Regardless of how resourceful they are, pornographers are stuck with the fact that all sex scenes come down to the same half-dozen positions. If the chemistry isn’t there, no director, regardless of competence, can make a scene sizzle. On the other hand, when performers are hot for one another, even the dimmest of directors can end up with a great scene. Being at best skilled documentarians, pornographers hasten to proclaim their uniqueness. (This was especially true when an avalanche of new titles descended upon the industry during the “smut glut” era of the late 1980s and early ‘90s.) Thus, Scotty Fox, director of Ass Backwards and My Bare Lady, became porn’s “King of Comedy.” The late Henri Pachard, famous for staging sex on bathroom fixtures, was dubbed “The King of the Commode.” With Shape Up for Sensational Sex, Gail Palmer declared herself “the Jane Fonda of porno.” The late Anthony Spinelli had no interest in directing sex, which he turned over to cameramen such as myself while he took a nap. Spinelli became famous for the miraculous acting performances he managed to wring out of even the most unmotivated of cast members. At Superior Video, my co-director Joe Farmer and I took pride in making low-budget videos look like more expensive ones (that special effects generator sure helped).

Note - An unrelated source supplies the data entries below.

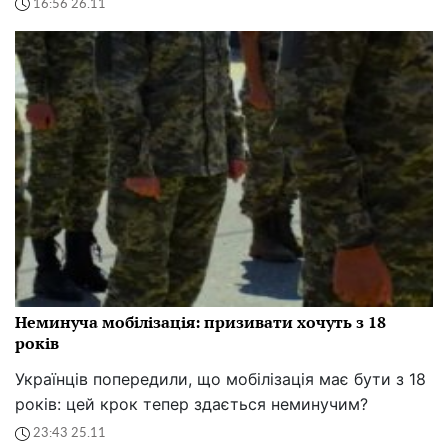
16:56 26.11
Неминуча мобілізація: призивати хочуть з 18
років
Українців попередили, що мобілізація має бути з 18
років: цей крок тепер здається неминучим?
23:43 25.11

The downside of thinking like a pornographer is when it comes to dominate your outlook—especially when you’re cranking out one sexvid after another. As veteran pornographer Bill Margold observed in a 1982 Adam magazine interview, “You can only live in a fantasy land just so long before it starts driving you crazy.” When real life runs counter to that fantasy land, disaster beckons. “Pornographer’s disease” is another name for impotence. My friend Ace Walker said that after he quit shooting and acting in porn, it took him two months before he could enjoy a normal sex life. Actor Cal Jammer was not so fortunate. Said to obsess about his erections, he couldn’t recover from bouts of penis limpus. He wasn’t the only failed stud to commit suicide.

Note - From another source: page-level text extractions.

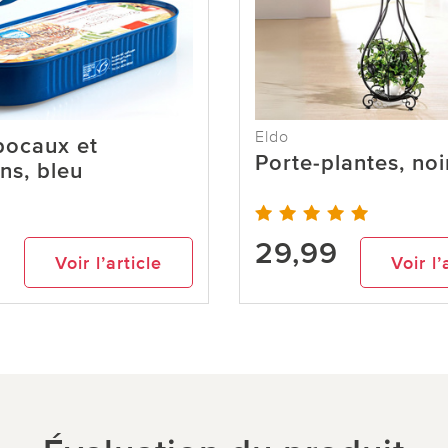
Eldo
bocaux et
Porte-plantes, noi
ns, bleu
29,99
Voir l’article
Voir l’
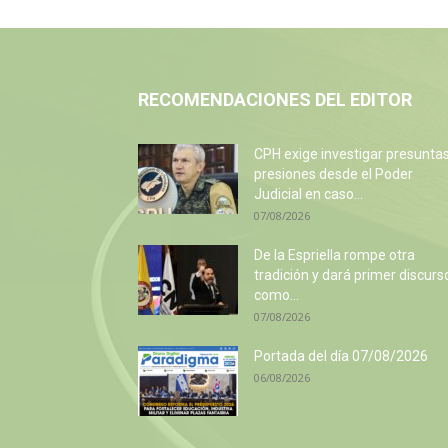
RECOMENDACIONES DEL EDITOR
CPH exige investigar presunta
presiones desde el Poder
Judicial en caso...
07/08/2026
De la Espriella rompe otra
tradición y dará primer discurs
como...
07/08/2026
Portada del día 07/08/2026
06/08/2026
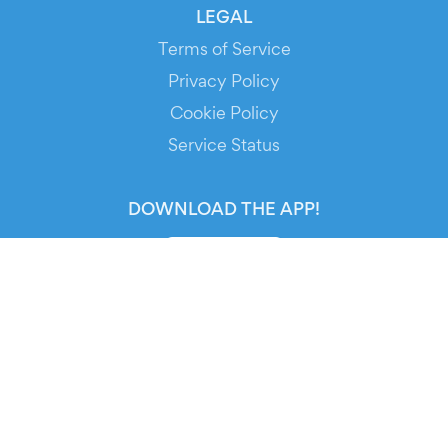
LEGAL
Terms of Service
Privacy Policy
Cookie Policy
Service Status
DOWNLOAD THE APP!
FOR ORGANIZERS
Automated Ticketing
Promote your Events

Thinking like a pornographer extends beyond those directly involved in production. Superior Video’s receptionist Alana told me, “I can’t read Vogue (magazine) without thinking of the commercial possibilities.” She provided the idea behind our video Diary of a Bad Girl.
Bristling with erotic visions, pornographers frequently clash with performers pushed beyond their limits. As actor/director F. M. Bradley said about bombastic little porn impresario Jerome Tanner, “If you can take four cocks at once, Jerry will want five.”
A constant battle in the world of pornography is the often rancorous, push-pull negotiation between porn directors and cast members. After weathering one struggle after another, both sides come to the set prepared to go to war. But that is the subject of a future blog entry.